CHRONIQUEHistoire de justice, parole de juge

Histoire de justice, parole de juge

CHRONIQUEMarie-Pierre Hourcade, juge pour enfants au Tribunal de grande instance de Paris, raconte à travers quatre textes, les démêlés des mineurs avec la justice...
Par Marie-Pierre Hourcade

Par Marie-Pierre Hourcade

Les quatre affaires qui mettent en scène Paul et Virginie sont des affaires banales d’une gravité relative et qui peuvent concerner des enfants ordinaires issues de familles ordinaires. Ces jeunes ont 16 ans, en pleine période d’adolescence, à un âge où les enfants ont besoin de se confronter aux adultes et de tester les limites. Il s’agit aussi de la période des premières fois, des expérimentations et des prises de risque. Les parents savent que l’exercice de l’autorité n’est pas facile, qu’il faut savoir tenir certaines choses et être plus souple sur d’autres.


Parler des faits et de l'éducation


Après s'être assuré que le jeune est bien l'auteur des faits, le juge échange avec lui sur la loi pénale, les intérêts que défend la société à travers cette incrimination, le rôle de la police et de la justice.


Le juge s’intéresse, ensuite, au contexte dans lequel l’infraction a été commise, s’il s’agit ou non d’un acte isolé, s’il était seul ou en groupe, s’il a été ou non influencé par d’autres mineurs ou des majeurs. Les parents peuvent alors donner leur avis, faire part de leur analyse, faire savoir si cet acte fait écho à des difficultés personnelles ou familiales.


Qui est-il?


L’audience de mise en examen est un temps important où le jeune doit rendre compte de son acte en présence de ses parents et de l’avocat. Le juge tient compte de la gravité de l’infraction, mais aussi de la situation personnelle du mineur afin d’évaluer s’il y a risque sérieux ou non de récidive.
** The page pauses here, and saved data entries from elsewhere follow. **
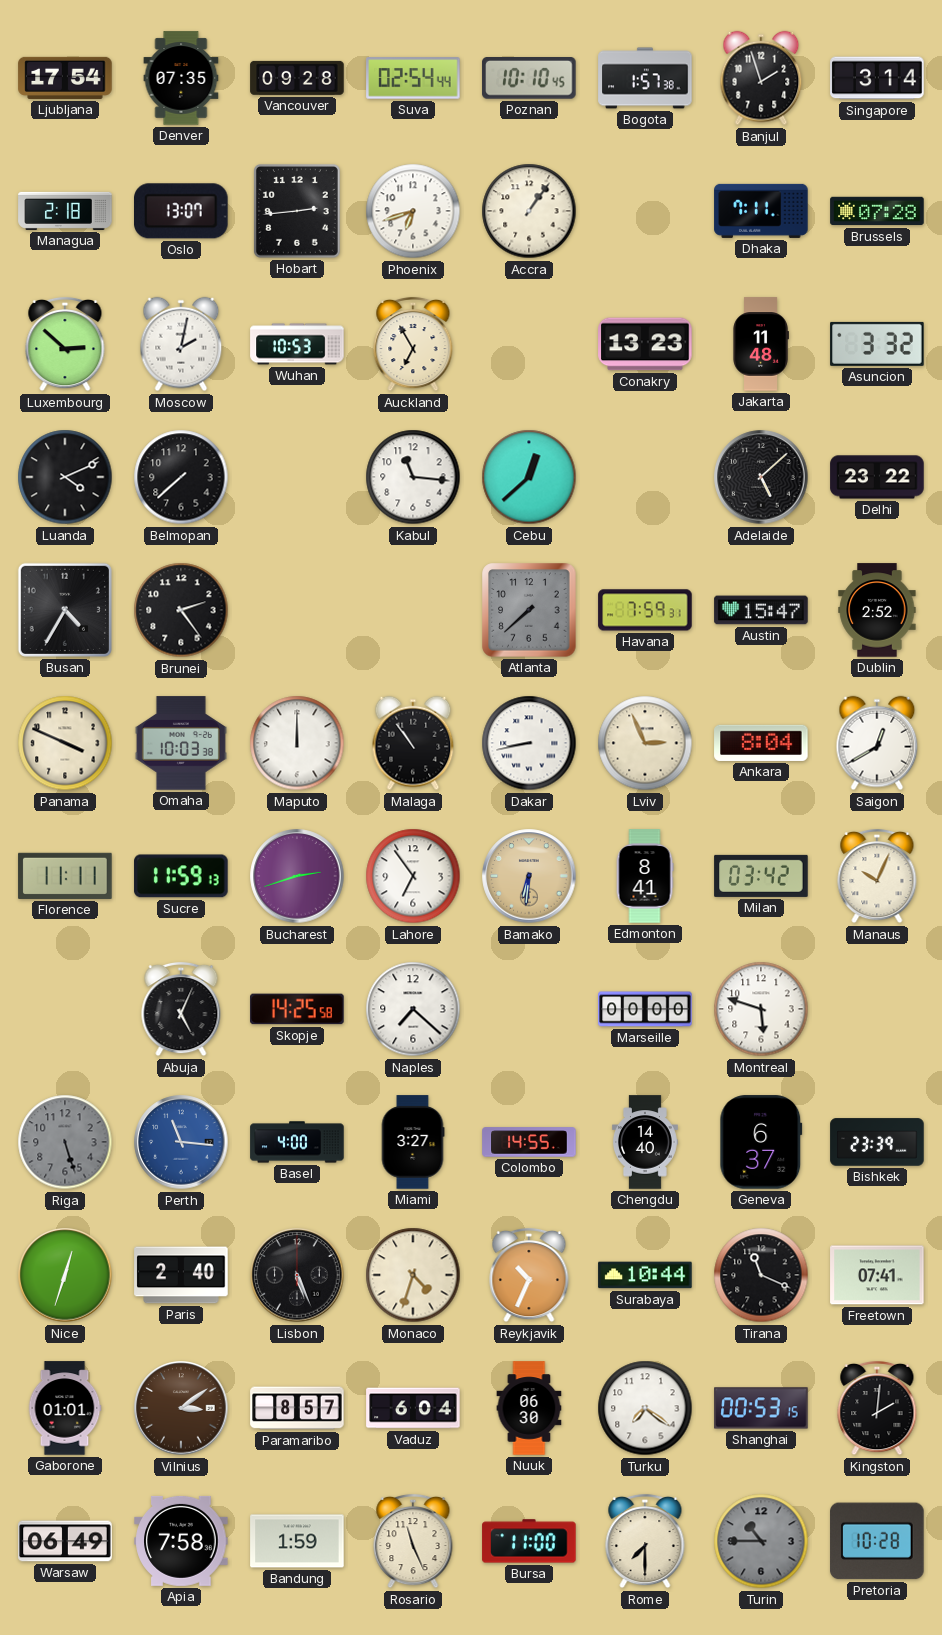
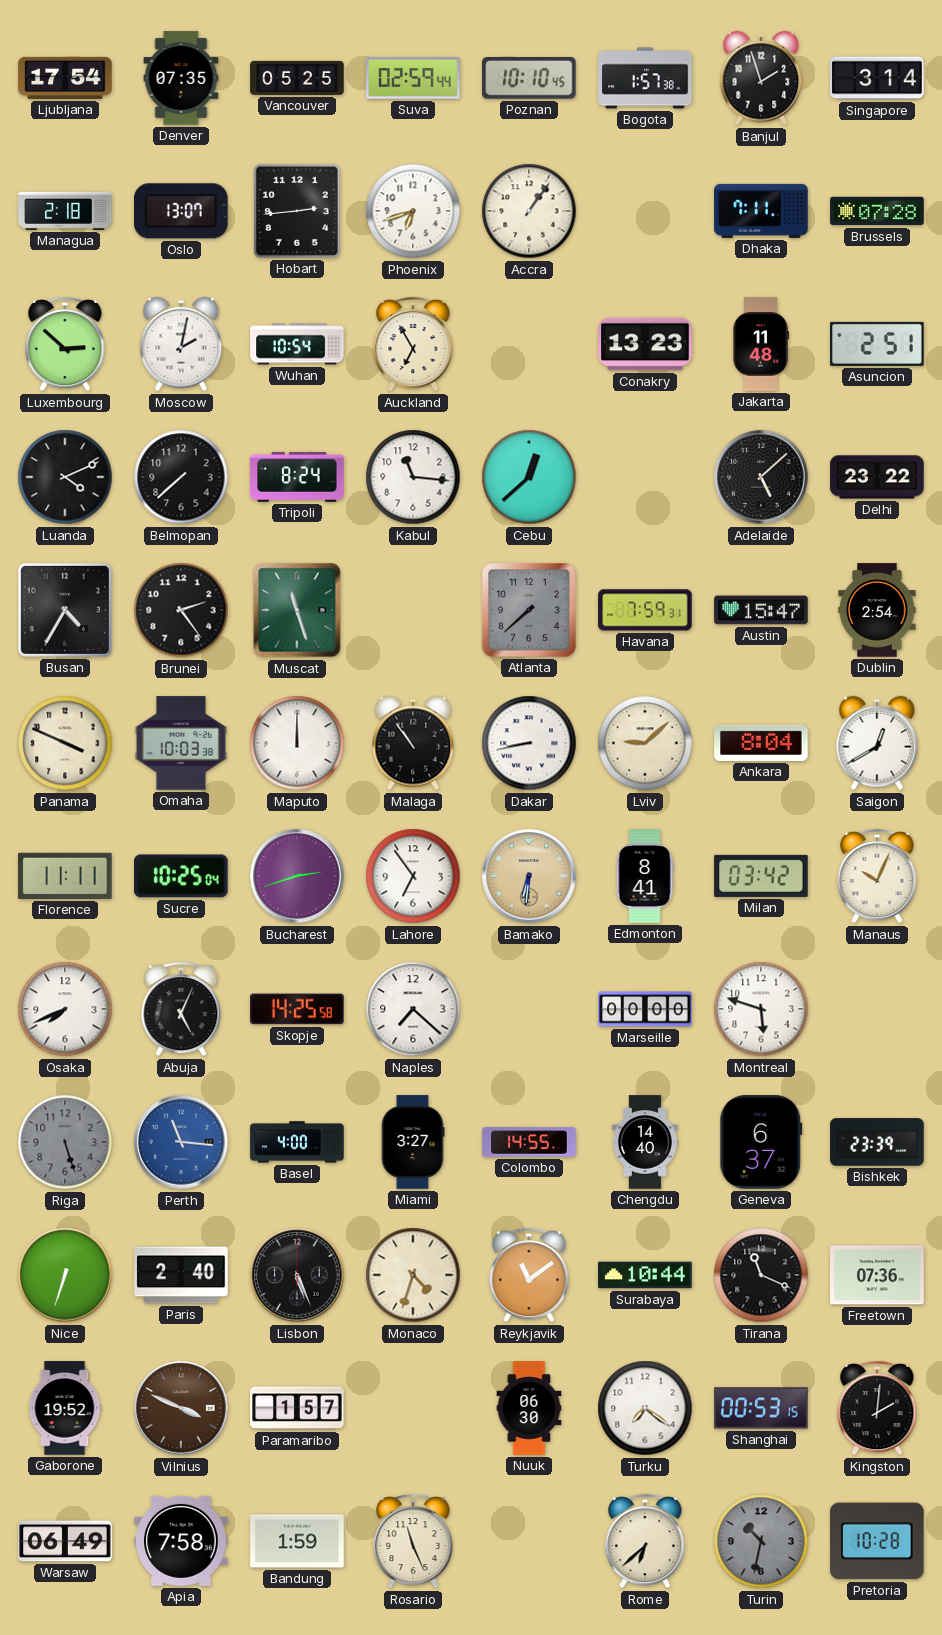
Vancouver: 09:28 -> 05:25
Suva: 02:54 -> 02:59
Wuhan: 10:53 -> 10:54
Asuncion: 3:32 -> 2:51
Tripoli: none -> 8:24
Muscat: none -> 11:27
Dublin: 2:52 -> 2:54
Lviv: 2:56 -> 9:08
Sucre: 11:59 -> 10:25
Osaka: none -> 7:41
Nice: 12:33 -> 6:33
Reykjavik: 10:34 -> 11:09
Freetown: 07:41 -> 07:36
Gaborone: 01:01 -> 19:52
Vilnius: 3:09 -> 3:49
Paramaribo: 8:57 -> 1:57
Vaduz: 6:04 -> none
Bursa: 11:00 -> none
Rome: 7:30 -> 6:38
Turin: 10:45 -> 10:32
Puis il opte pour une intervention éducative ou une réponse plus coercitive.


A-t-on affaire à un incident de parcours d’un jeune en pleine crise d’adolescence? Ou à une situation plus préoccupante où l’acte de délinquance peut être le révélateur d’un dysfonctionnement familial? Ce temps d’évaluation, par le juge, puis par les équipes pluridisciplinaires de la «Protection judiciaire de la Jeunesse», est essentiel pour comprendre ce qui se passe et modifier le comportement du jeune.


Le travail éducatif


Sans pouvoir énoncer de recette, il est certain que réinscrire le jeune dans un parcours scolaire ou de formation sont des objectifs éducatifs qui favorisent la mobilisation du jeune vers une insertion et une mise à distance d’actes de délinquance. C’est là tout le travail éducatif réalisé par les professionnels en lien étroit avec les parents.


Cet accompagnement éducatif exige du temps. Le changement attendu ne peut être immédiat. Mais ce travail d’investigation et de reconstruction a prouvé son efficacité. Le juge, s’il est porté par ce souci d’insertion du jeune et s’il considère comme l'y invite l’ordonnance du 2 février 1945 que la priorité doit être donnée à l’action éducative sur la répression, pourra aussi être amené à prendre des mesures d’éloignement pour mettre fin à des actes inacceptables.


La prison une réponse ultime


La prison sera la réponse ultime pour les faits les plus graves, ou pour des mineurs multirécidivistes qui n'ont tiré aucun profit des avertissements qui leur ont été donnés. Il s'agit alors de marquer un coup d’arrêt à cette spirale de délinquance. L'incarcération, en détention provisoire, n’est possible en principe qu’à partir de 16 ans, sauf en matière criminelle. Par contre, dans le cadre du jugement, une peine d’emprisonnement est possible à partir de 13 ans. La prison doit rester exceptionnelle pour des mineurs. Elle est destructrice et inefficace. Le taux de récidive, de 80%, conforte les juges dans leur conviction que l’action éducative qui peut être contraignante est pertinente et de nature à lutter efficacement contre la récidive.


Finie l’action éducative, l’accompagnement des mineurs et des familles, au profit d’une justice axée sur la répression. Le juge des enfants voit son rôle réduit et se trouve contraint dans sa liberté d’appréciation pour céder le pas à une logique pénale qui aura pour effet une incarcération plus rapide. Ce témoignage est un cri d’alerte aux familles et à la société civile concernées par cet enjeu de société.